The business community is a clear beneficiary of tax reform – the new corporate tax rate is 21%, reduced from 35%. Following the passage of the tax bill, companies across the nation announced wage increases and bonuses for employees.
“The bottom line on tax reform is that the U.S. economy has been operating with an antiquated tax system that was last updated in 1987, well before we had Internet and before the Berlin Wall came down,” Vitner said. “The tax system needed to become competitive with the rest of the world. And this [reform] largely does that through the lower corporate tax rate.”
The equity markets continue to reflect business optimism. “The Dow [Jones Industrial Average] went over 25,000 yesterday [January 4] – yet another record high,” Cochrane said. “The wealth effect is pretty strong these days. It’s seemingly an important driver for housing markets and for consumer spending, more than we have seen in the past.” (Note: By January 12, the Dow had exceeded 25,800.)

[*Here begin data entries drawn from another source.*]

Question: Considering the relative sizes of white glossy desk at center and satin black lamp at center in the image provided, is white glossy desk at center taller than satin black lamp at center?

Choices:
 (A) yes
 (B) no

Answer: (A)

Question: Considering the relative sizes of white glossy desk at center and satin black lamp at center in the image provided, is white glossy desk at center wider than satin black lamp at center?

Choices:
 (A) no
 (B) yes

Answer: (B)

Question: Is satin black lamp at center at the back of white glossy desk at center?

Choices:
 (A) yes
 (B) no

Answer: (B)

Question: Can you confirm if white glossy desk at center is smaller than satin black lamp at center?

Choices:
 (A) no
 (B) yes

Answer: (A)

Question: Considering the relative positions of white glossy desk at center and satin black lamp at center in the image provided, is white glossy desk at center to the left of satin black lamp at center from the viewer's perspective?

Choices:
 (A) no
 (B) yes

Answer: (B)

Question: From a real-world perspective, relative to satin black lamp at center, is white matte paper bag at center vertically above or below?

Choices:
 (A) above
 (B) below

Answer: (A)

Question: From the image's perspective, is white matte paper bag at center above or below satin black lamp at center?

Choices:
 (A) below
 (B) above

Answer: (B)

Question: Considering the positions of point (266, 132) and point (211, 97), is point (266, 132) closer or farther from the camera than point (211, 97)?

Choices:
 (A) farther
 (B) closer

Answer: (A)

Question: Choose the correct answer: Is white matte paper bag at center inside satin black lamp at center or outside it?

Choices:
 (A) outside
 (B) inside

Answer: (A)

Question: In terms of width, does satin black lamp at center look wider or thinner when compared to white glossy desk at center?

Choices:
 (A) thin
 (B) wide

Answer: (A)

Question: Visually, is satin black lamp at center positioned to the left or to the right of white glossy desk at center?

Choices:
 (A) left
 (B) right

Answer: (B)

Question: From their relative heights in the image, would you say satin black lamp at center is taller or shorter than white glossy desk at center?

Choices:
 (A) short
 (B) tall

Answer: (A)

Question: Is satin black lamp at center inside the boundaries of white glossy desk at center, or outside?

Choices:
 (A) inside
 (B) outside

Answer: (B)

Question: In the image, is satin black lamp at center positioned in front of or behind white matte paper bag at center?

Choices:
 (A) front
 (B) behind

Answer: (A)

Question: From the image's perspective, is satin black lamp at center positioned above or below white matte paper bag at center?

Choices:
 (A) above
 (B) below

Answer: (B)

There is one glaring caveat to tax reform, however. “We’re anticipating a huge increase in both the budget deficit and in turn the national debt over the next 10 years, if the tax plan survives over that time span,” Kleinhenz said. “When the economy is doing well, many economists would argue that this is the time when you should be trying to rein in the deficit and reduce the debt service that is required on the national debt.”

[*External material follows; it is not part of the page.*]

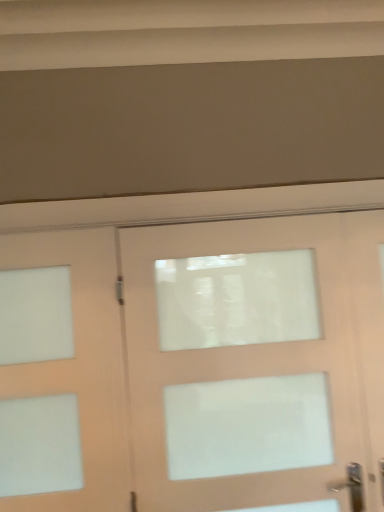 Question: Is point (324, 442) positioned closer to the camera than point (100, 374)?

Choices:
 (A) farther
 (B) closer

Answer: (A)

While tax reform is expected to have a mostly positive effect on the economy, it is going to hurt the pocketbooks of some California homeowners. “The lowering of the mortgage interest deduction and the cap on state and local taxes is going to hurt homeowners who are in that $750,000 to $1.5 million range,” Vitner said.
Economic growth in California is now starting to increase more rapidly in inland areas where housing is more affordable, according to Vitner. Tax reform should encourage movement toward inland areas due to the cap on property tax, he noted.
“One of the challenges is that housing has become so much more expensive. Housing costs have increased so much faster than income growth,” Vitner said. As of the third quarter of 2017 – the latest data available – only 28% of Californians could afford a median priced $555,680 home, the lowest rate of affordability seen in a decade, according to the California Association of Realtors.
Renters don’t have it much better. According to Banks, Southern California has the highest rental rate in the country.
While construction of apartments is ramping up in California, much of the new construction is high-end, according to Vitner. And, in many cases, older, mid-priced apartment buildings are being torn down to make way for these new developments, he added. “Nobody is building mid-priced apartments. There’s no added supply there,” he said. “It’s a real challenge for folks.”
In Long Beach, affordable housing is the hot button topic of the day, according to Kleinhenz. In February, the city council is expected to debate and pass an update to the city’s Land Use Element, a proposed document that initially included increased densities and building heights but has since been whittled down, due to community pushback. Kleinhenz noted that population growth in the city is very slow due to a lack of new housing.
“For all intents and purposes, the Millennials are now a part of our labor force going forward. And the City of Long Beach has to think long and hard about how attractive it is as a place for people who are of age to enter that workforce and grow the economy,” Kleinhenz said. “If we’re not building sufficient housing or the kind of housing that they want to live in, then I’d say we’re running the risk of choking off economic growth in this city.”